Por conta da minha atividade profissional viajo com frequência, mastigo muito asfalto e vou sempre a São Paulo.
Não gosto de estereótipos, que com muita frequência são preconceitos embalados numa cápsula revestida de verdade, mas é sempre difícil não associar São Paulo com a deselegância nada discreta de prédios mal cuidados, engarrafamento, arquitetura cinzenta, fumaça de óleo diesel e pressa. Ok, tem também grandes teatros, livrarias, universidades, ótimos restaurantes, uma economia pujante e o Ibirapuera. Mas tudo isso parece engolido na hipertrofia caótica da quarta maior cidade do mundo.
Um pouco de poesia, no meio da correria, mal não faria.
Um dos estereótipos mentais mais emblemáticos nas minhas idas ou saídas de São Paulo é a famosa Marginal do Tietê, a imensa rodovia que serpenteia ao lado do rio homônimo, mais poluído que mente de adolescente. É nela que eu me afogo e me engarrafo indo e vindo da pauliceia desvairada.
E sempre a mesma combinação letal de prédio feio, fumaça de óleo diesel, rio poluído e carros que (quase) não se movem. Mas eis que nesta semana me deparei com uma cena incomum: quase toda a extensão da Marginal ocupada por lindos e floridos Ipês Rosas. Por um breve momento duvidei que estivesse no meio da selvageria de concreto de São Paulo.
Chegando em casa fui pesquisar e descobri que já faz uns três ou quatro anos que plantaram 40 mil aroerias, quaresmeiras, jatobás, ipês e sei-lá-o-quês. Não sei se foi a primeira vez que dei a sorte de vê-las todas floridas, ou se meu coração já endureceu feito concreto armado e perdi a capacidade de enxergar o belo no meio do cinza.
Ao mesmo tempo, fico me perguntando: o quanto poderíamos tornar as cidades melhores, mais amigáveis, mais sustentáveis e bonitas, sem necessariamente gastar rios de recursos em obras públicas faraônicas e muitas vezes desnecessárias.
Lembrei de um conhecido que mora próximo da minha casa e um dia plantou um monte de margaridas quase em frente à casa dele, no canteiro central de uma avenida movimentada, onde antes só tinha mato e um arremedo de grama.

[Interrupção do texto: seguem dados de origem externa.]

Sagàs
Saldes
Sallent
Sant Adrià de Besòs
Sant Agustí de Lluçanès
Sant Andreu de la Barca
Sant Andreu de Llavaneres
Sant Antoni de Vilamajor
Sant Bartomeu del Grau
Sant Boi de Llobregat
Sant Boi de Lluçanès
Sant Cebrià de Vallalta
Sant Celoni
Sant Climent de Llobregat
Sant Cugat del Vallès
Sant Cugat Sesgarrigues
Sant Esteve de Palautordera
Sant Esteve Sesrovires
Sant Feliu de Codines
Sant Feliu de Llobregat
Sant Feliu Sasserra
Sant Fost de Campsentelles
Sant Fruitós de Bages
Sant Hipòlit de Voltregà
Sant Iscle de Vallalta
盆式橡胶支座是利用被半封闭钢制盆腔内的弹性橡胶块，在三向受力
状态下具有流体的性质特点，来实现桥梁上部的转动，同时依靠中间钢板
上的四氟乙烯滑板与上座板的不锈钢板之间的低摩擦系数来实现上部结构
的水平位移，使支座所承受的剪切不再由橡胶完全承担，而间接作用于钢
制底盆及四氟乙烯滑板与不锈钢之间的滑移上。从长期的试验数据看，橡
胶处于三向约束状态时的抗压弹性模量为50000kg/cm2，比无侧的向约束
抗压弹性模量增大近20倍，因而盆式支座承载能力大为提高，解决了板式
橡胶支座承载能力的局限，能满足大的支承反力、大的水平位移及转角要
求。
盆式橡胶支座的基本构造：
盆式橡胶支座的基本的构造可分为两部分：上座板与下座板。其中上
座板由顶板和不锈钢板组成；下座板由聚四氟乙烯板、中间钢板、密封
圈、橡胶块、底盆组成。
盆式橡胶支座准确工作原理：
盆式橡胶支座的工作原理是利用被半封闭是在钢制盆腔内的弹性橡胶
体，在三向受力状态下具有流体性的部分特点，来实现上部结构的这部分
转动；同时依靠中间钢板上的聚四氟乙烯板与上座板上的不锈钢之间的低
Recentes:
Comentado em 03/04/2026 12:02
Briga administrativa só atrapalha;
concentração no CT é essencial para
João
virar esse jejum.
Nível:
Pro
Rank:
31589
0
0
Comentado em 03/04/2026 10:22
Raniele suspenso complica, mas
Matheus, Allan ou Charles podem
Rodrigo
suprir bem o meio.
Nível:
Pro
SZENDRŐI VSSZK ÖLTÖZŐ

Um dia passei de carro e vi um pedaço do canteiro tão inundado de flores que quase bati o carro de tão inusitada que foi a cena (até pelo contraste com o matagal que engolia o resto do canteiro).
Toda vez que passava por lá dizia pra mim mesmo que um dia eu iria plantar margaridas no resto do canteiro (uma meta pra lá de ousada, considerando a extensão quilométrica da avenida), mas nunca levei meus pensamentos para combinar o que fazer com meus braços. Pra falar a verdade, acho que o vizinho também desanimou e nunca mais vi flor nenhuma no canteiro, agora mais entregue ao matagal do que antes.
Mas se até a Marginal do Tietê pode ser reinventada, porque não um simples canteiro da minha cidade?
Espero que o encanto dos Ipês Rosas não passe e dessa vez eu leve a intenção a sério. E que mais gente como eu consiga enxergar a luta dos ipês rosas para aparecer no meio da insensatez cinzenta e da indiferença de nossos bólidos de aço com ar condicionado.
Segunda feira tenho reunião em São Paulo. Já estou com saudades dos Ipês Rosas.